##### Dataset excerpts #####
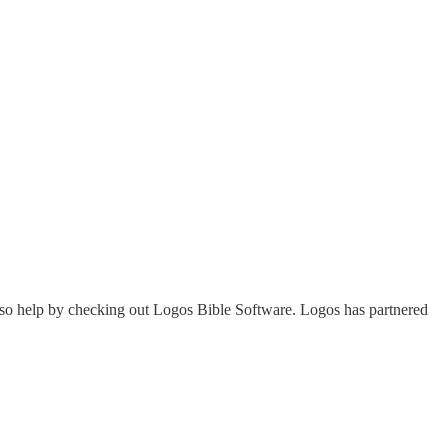
lso help by checking out Logos Bible Software. Logos has partnered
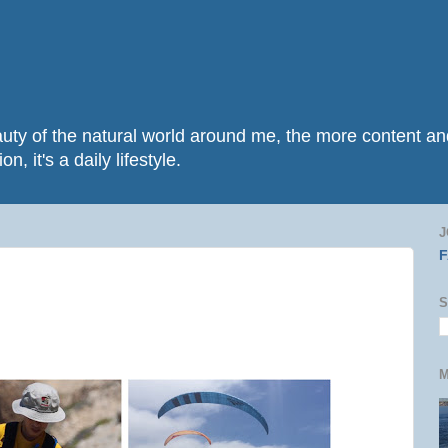
beauty of the natural world around me, the more content 
n, it's a daily lifestyle.
J
S
M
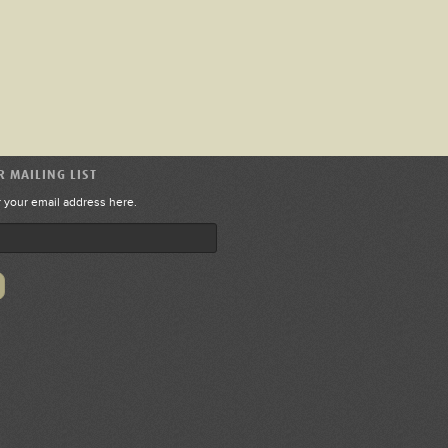
R MAILING LIST
r your email address here.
#####
Return exactly the lines from the one with "beauty of the" through the last line of the entries above, both ends included. No pictures may appear in the copy.

Response below:
beauty of the natural world around me, the more content 
n, it's a daily lifestyle.
J
S
M
R MAILING LIST
r your email address here.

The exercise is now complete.